# Exercise prompt
Only lines holding the word "link" are needed; copy each of them from the material.

# Record excerpts
▽

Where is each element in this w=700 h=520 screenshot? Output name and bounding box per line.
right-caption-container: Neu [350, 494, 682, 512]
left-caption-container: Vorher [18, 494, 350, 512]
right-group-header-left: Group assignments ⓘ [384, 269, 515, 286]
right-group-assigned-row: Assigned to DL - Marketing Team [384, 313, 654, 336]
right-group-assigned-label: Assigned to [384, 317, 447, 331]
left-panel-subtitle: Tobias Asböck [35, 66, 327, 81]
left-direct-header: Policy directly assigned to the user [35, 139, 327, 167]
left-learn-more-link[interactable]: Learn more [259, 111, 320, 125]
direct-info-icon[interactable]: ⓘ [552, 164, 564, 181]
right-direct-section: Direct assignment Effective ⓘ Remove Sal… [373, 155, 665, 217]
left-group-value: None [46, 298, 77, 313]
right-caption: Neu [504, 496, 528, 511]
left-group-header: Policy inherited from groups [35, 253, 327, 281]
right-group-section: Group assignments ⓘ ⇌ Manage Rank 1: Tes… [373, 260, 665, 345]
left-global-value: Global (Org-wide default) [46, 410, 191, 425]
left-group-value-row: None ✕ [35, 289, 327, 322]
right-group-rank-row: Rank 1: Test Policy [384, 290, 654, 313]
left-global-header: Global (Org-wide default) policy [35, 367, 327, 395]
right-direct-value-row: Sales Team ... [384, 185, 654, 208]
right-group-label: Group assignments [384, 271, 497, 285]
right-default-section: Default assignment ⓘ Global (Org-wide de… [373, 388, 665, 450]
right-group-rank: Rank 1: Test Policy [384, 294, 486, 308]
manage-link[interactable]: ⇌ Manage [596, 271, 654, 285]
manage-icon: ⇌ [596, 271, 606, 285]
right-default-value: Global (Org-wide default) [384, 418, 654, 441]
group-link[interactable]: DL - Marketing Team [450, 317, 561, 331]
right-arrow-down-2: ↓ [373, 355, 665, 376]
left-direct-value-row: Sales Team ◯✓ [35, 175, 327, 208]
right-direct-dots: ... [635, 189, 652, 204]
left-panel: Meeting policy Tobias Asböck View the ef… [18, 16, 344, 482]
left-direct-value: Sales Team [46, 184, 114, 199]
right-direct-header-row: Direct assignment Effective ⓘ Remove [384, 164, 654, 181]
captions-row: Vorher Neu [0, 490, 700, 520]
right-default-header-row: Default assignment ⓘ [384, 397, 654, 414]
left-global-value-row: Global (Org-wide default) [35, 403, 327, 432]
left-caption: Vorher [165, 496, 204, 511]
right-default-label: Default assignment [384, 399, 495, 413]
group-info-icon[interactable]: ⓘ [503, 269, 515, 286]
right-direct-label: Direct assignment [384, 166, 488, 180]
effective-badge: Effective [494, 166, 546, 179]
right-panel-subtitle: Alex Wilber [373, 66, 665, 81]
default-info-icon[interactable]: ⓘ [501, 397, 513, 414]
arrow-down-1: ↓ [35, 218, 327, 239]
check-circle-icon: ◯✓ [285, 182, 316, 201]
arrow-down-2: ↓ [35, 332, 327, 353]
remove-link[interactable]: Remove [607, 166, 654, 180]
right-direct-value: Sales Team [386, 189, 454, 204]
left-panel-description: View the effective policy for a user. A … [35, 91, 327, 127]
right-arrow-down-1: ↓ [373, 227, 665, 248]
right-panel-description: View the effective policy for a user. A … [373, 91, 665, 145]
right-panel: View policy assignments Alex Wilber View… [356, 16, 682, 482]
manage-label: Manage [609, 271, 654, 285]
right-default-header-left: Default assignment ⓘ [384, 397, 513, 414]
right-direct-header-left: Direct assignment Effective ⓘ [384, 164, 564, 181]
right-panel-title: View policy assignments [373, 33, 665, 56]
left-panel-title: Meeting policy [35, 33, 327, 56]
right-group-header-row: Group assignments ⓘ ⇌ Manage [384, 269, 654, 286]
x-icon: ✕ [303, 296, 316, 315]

△

# Exercise solution
left-learn-more-link[interactable]: Learn more [259, 111, 320, 125]
manage-link[interactable]: ⇌ Manage [596, 271, 654, 285]
group-link[interactable]: DL - Marketing Team [450, 317, 561, 331]
remove-link[interactable]: Remove [607, 166, 654, 180]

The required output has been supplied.